The obvious comparison to tar + xz is a zip file using LZMA compression. There is an implementation called Parzip that supports parallel LZMA compression out of the box. When run it produces a zip file that is 164 megabytes in size. It is easy to see why tar + xz is so popular. The main point of compression is to save space and having a file that is almost twice the size is unacceptable.

One inefficiency of pkzip is that the metadata format is both messy and not compressed. Creating a new file format that stores the index as a single compressed lump at the end of the file is straightforward. The code for this (and the rest of the examples listed here) can be found in the jpak Github repo. Doing this creates a file that is 158 megabytes in size. This is better, but the compression ratio is still unusably bad.
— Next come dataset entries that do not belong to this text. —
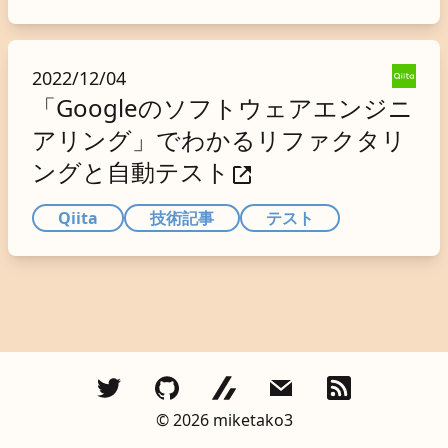
2022/12/04
「Googleのソフトウェアエンジニ
アリング」でわかるリファクタリ
ングと自動テスト
Qiita
技術記事
テスト
©︎
2026
miketako3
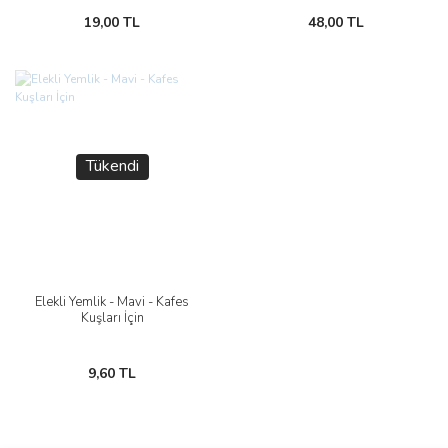
19,00 TL
48,00 TL
Tükendi
Elekli Yemlik - Mavi - Kafes
Kuşları İçin
9,60 TL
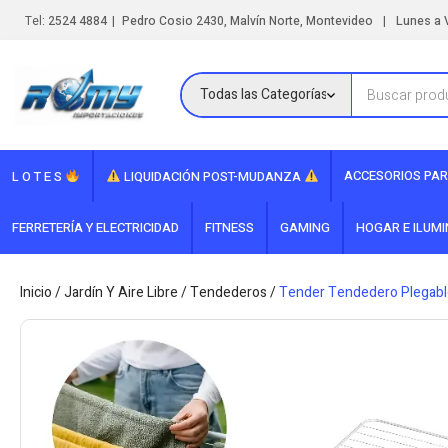
|
|
Tel:
2524 4884
Pedro Cosio 2430, Malvín Norte, Montevideo
Lunes a V
ACCESORIOS PAR
L O T E S
LIQUIDACIÓN POST-MUDANZA
FERRETERÍA Y ELECTRICIDAD
FITNESS
GAMING
HOGAR E ILUM
Inicio
/
Jardín Y Aire Libre
/
Tendederos
/
Tender Tendedero Plegabl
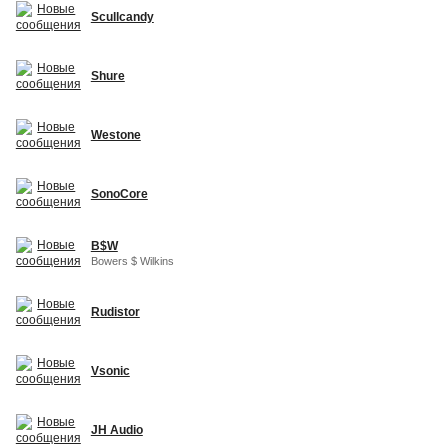
Scullcandy
Shure
Westone
SonoCore
B$W
Bowers $ Wilkins
Rudistor
Vsonic
JH Audio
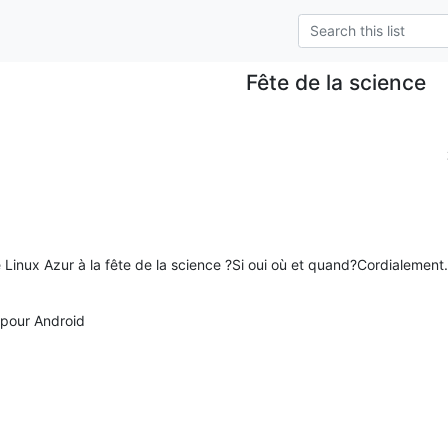
Fête de la science
 de Linux Azur à la fête de la science ?Si oui où et quand?Cordialeme
 pour Android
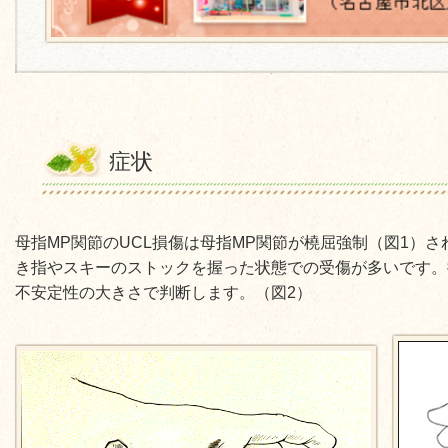
症状
母指MP関節のUCL損傷は母指MP関節が橈屈強制（図1）
き指やスキーのストックを握った状態での受傷が多いです。
不安定性の大きさで判断します。（図2）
If we wish to preserve perfect O(1) random file access to the compressed data this is probably the best we can do. But if loosen the requirements a bit we can get further. An archive basically consists of a sequence of files of different size. If we start from the top and pick files until their total uncompressed size reaches some predetermined limit, concatenate them into a single clump and compress that we can give the compressor large swatches of data at a time and in addition can compress the different clumps in parallel. To access a random file we need to decompress only the clump it is in, not the entire file from the beginning. This makes the operation take O(clumpsize) time.

If we do this using a clump size of 1 MB (uncompressed) the result is 102 MB file. This is a big improvement but still lags behind tar + xz. Increasing the clump size to 10MB produces a 93 MB file. Upping the size to 100 MB (which means that the file will consist of 8 clumps) produces a 91 MB file. This is smaller than what xz produces.


Wait, what? How can it be smaller than tar+xz?

The key here lies in the tar file format. It interleaves file data and metadata. Compressors do not really like this, because these two items usually have different statistics. Putting data that is similar next to each other improves compression ratios. Jpak stores the file metadata in a structure-of-arrays formation. That is, each metadata is a structure with properties A, B, C and so on. Jpak first writes the property A of all entries followed by all properties B and so on. This layout compresses better than tar's intermixed layout. Or that's the working theory at the moment, there has not been a thorough analysis.

It should be noted that the actual compression method is the same in every case: LZMA as provided by liblzma. The only difference is in how the data is laid out in the file. Changing the layout allows you to do the compression and decompression in parallel, get a random access index to your data and achieve as good or even better compression ratios with the downside being slightly slower access to individual files.

The small print

The current implementation does not actually do the operations in parallel (though Parzip does). The code has not been tested very thoroughly, so it might fail in many interesting ways. Do not use it to store any data you care about. The current implementation stores user and group metadata only as numbers rather than in strings, so it is not exactly equivalent to tar (though user/group strings are usually the same for most files so they compress really well). Other metadata bits may be missing as well.